Exercise material -
■ ■ ■ ■ ■ ■ ■
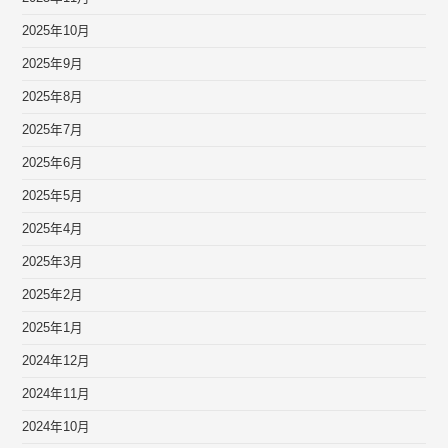
2025年10月
2025年9月
2025年8月
2025年7月
2025年6月
2025年5月
2025年4月
2025年3月
2025年2月
2025年1月
2024年12月
2024年11月
2024年10月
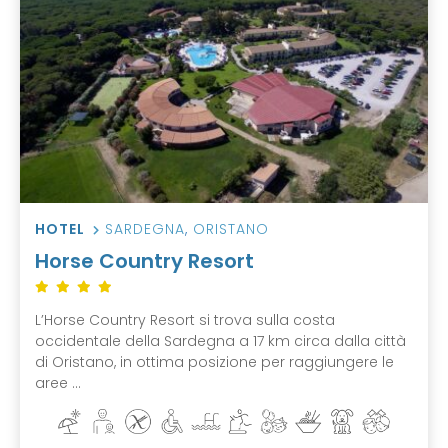
HOTEL
SARDEGNA
,
ORISTANO
Horse Country Resort
L’Horse Country Resort si trova sulla costa
occidentale della Sardegna a 17 km circa dalla città
di Oristano, in ottima posizione per raggiungere le
aree ...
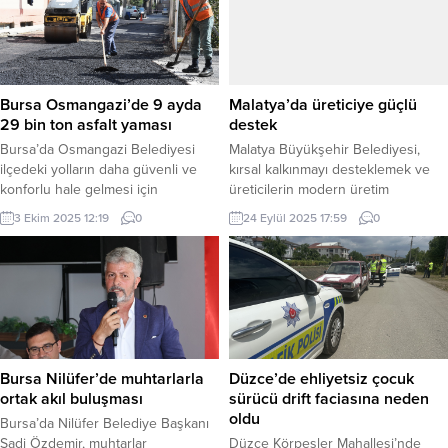
yaptı. Görev bölümü şöyle oluştu
Odası Meclis Salonu’nda
ERÇED Yönetim Kurulu Üyeleri
düzenlenen tanışma toplantısı ile
/(Asil) Başkan: Süleyman
resmen faaliyete geçti. Toplantıya
Balcıoğulları Seher Kurçeren,
yaklaşık 100 yakın iş kadını
Mürşide Ertürk Çoban, Meral
katılırken, Alanya’nın farklı...
Bursa Osmangazi’de 9 ayda
Malatya’da üreticiye güçlü
Doğan,...
29 bin ton asfalt yaması
destek
Bursa’da Osmangazi Belediyesi
Malatya Büyükşehir Belediyesi,
ilçedeki yolların daha güvenli ve
kırsal kalkınmayı desteklemek ve
konforlu hale gelmesi için
üreticilerin modern üretim
çalışmalarını aralıksız sürdürüyor,
koşullarına erişimini sağlamak
3 Ekim 2025 12:19
0
24 Eylül 2025 17:59
0
bozuk ve düzensiz yollar yapılan
amacıyla 444 jeneratör ve 200
asfalt yama çalışmasıyla daha
sıvatı düzenlenen törenle çiftçilere
kullanışlı hale getiriliyor. Yapılan
teslim etti. MALATYA (İGFA) –
çalışmalarla Osmangazi’de Ocak
Malatya Büyükşehir Belediyesi,
ayından bugüne 9 aylık sürede 29
kırsal kalkınmayı desteklemek ve
bin ton asfalt yama çalışması
üreticilerin modern üretim
yapıldı. BURSA (İGFA) – Yaptığı
koşullarına erişimini sağlamak
asfalt yama çalışmaları...
amacıyla 444 jeneratör ve 200
Bursa Nilüfer’de muhtarlarla
Düzce’de ehliyetsiz çocuk
sıvatı düzenlenen törenle çiftçilere
ortak akıl buluşması
sürücü drift faciasına neden
teslim...
oldu
Bursa’da Nilüfer Belediye Başkanı
Şadi Özdemir, muhtarlar
Düzce Körpeşler Mahallesi’nde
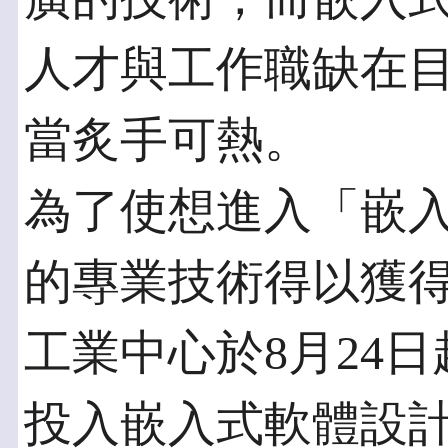
人才與工作職缺在
當炙手可熱。
為了使想進入「嵌
的專業技術得以獲
工業中心於8月24日
投入嵌入式軟體設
■ ■ ■ ■ ■ ■ ■
Task instructions -
With no pictures included, write out the entries exactly.

Your response -
2025年10月
2025年9月
2025年8月
2025年7月
2025年6月
2025年5月
2025年4月
2025年3月
2025年2月
2025年1月
2024年12月
2024年11月
2024年10月
HOTEL
SARDEGNA
,
ORISTANO
Horse Country Resort
L’Horse Country Resort si trova sulla costa
occidentale della Sardegna a 17 km circa dalla città
di Oristano, in ottima posizione per raggiungere le
aree ...
yaptı. Görev bölümü şöyle oluştu
Odası Meclis Salonu’nda
ERÇED Yönetim Kurulu Üyeleri
düzenlenen tanışma toplantısı ile
/(Asil) Başkan: Süleyman
resmen faaliyete geçti. Toplantıya
Balcıoğulları Seher Kurçeren,
yaklaşık 100 yakın iş kadını
Mürşide Ertürk Çoban, Meral
katılırken, Alanya’nın farklı...
Bursa Osmangazi’de 9 ayda
Malatya’da üreticiye güçlü
Doğan,...
29 bin ton asfalt yaması
destek
Bursa’da Osmangazi Belediyesi
Malatya Büyükşehir Belediyesi,
ilçedeki yolların daha güvenli ve
kırsal kalkınmayı desteklemek ve
konforlu hale gelmesi için
üreticilerin modern üretim
çalışmalarını aralıksız sürdürüyor,
koşullarına erişimini sağlamak
3 Ekim 2025 12:19
0
24 Eylül 2025 17:59
0
bozuk ve düzensiz yollar yapılan
amacıyla 444 jeneratör ve 200
asfalt yama çalışmasıyla daha
sıvatı düzenlenen törenle çiftçilere
kullanışlı hale getiriliyor. Yapılan
teslim etti. MALATYA (İGFA) –
çalışmalarla Osmangazi’de Ocak
Malatya Büyükşehir Belediyesi,
ayından bugüne 9 aylık sürede 29
kırsal kalkınmayı desteklemek ve
bin ton asfalt yama çalışması
üreticilerin modern üretim
yapıldı. BURSA (İGFA) – Yaptığı
koşullarına erişimini sağlamak
asfalt yama çalışmaları...
amacıyla 444 jeneratör ve 200
Bursa Nilüfer’de muhtarlarla
Düzce’de ehliyetsiz çocuk
sıvatı düzenlenen törenle çiftçilere
ortak akıl buluşması
sürücü drift faciasına neden
teslim...
oldu
Bursa’da Nilüfer Belediye Başkanı
Şadi Özdemir, muhtarlar
Düzce Körpeşler Mahallesi’nde
人才與工作職缺在
當炙手可熱。
為了使想進入「嵌
的專業技術得以獲
工業中心於8月24日
投入嵌入式軟體設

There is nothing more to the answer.